La proposta di Fratoianni potrebbe – perchè no – confluire anche nel programma del campo largo. Il like al post da parte di Virginia Libero, leader dei Giovani democratici (che qualche giorno fa hanno commemorato Fidel Castro), lascia pensare che alla giovanile del Pd la proposta non dispiaccia. Di sicuro è fra quelle più votate su "Decidiamo!", piattaforma di Avs che raccoglie le iniziative e le proposte degli iscritti. Fra queste, appunto, spicca quella di un "vero programma socialista”, con tanto di "nazionalizzazione di banche, assicurazioni, grandi gruppi industriali", ma anche  aziende del settore dell’energia e delle infrastrutture. Fratoianni rilancia idee simili, peccato che lo fa su un presupposto sbagliato. Intervistato da Quotidiano nazionale, l’economista e docente della Luiss Alessandro Lanza, dirigente della Fondazione Eni ‘Enrico Mattei’ ha immediatamente ridimensionato il caso di Valle Castellana come "monopolio naturale in territorio montano isolato". Un esperimento, dunque, del tutto locale e incapace di reggere su larga scala, dato che nei centri più grandi e con più operatori privati, "un impianto comunale a prezzo di costo rischia di creare un caso di concorrenza sleale" e relativi contenziosi.
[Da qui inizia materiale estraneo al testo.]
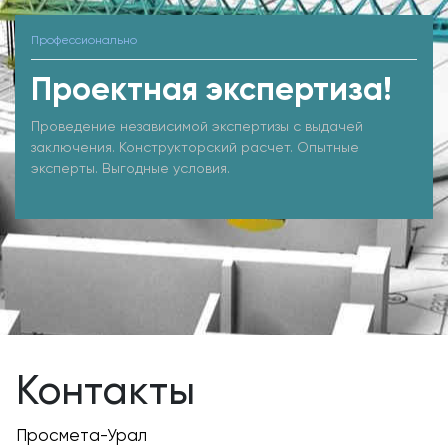
Профессионально
Проектная экспертиза!
Проведение независимой экспертизы с выдачей
заключения. Конструкторский расчет. Опытные
эксперты. Выгодные условия.
Контакты
Просмета-Урал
I costi di acquisto e gestione di una singola stazione di rifornimento, poi, non sarebbero poi paragonabili a quelli di un'intera rete infrastrutturale energetica. Basti pensare che per portare al 100 per cento pubblico le quindici società quotate partecipate dal Mef (tra cui quelle che si occupano di reti e servizi strategici), lo stato arriverebbe a spendere più di 261 miliardi di euro (il dato si trova sottraendo alla capitalizzazione delle società la quota che è già in mano allo stato). E poco importa se il processo di privatizzazione abbia portato a un aumento dell'efficenza e della redditività aziendale, contribuendo anche ad accrescere la capitalizzazione della Borsa italiana e l'afflusso di capitali esteri. Poco importa, anche, che la privatizzazione sia stata un buon affare per il bilancio dello stato. Come spieghiamo qui, infatti, nel 1991 le imprese pubbliche avevano 810 lire di debiti ogni cento lire di fatturato. Per quelle private il rapporto era di 270 lire. Dal 1980 al 1994 il saldo passivo è di 120.680 miliardi di lire, 62 miliardi di euro o giù di lì. Dal 1992 in poi sono state cedute in tutto o in parte 93 aziende con un incasso pari a 190 miliardi di euro, e il Tesoro ha effettuato direttamente operazioni di privatizzazione per un controvalore di circa 66,6 miliardi di euro. Ecco, tutto ciò non importa, perché per Fratoianni "è così che si abbassano i prezzi": tornando indietro. "Semplice no?".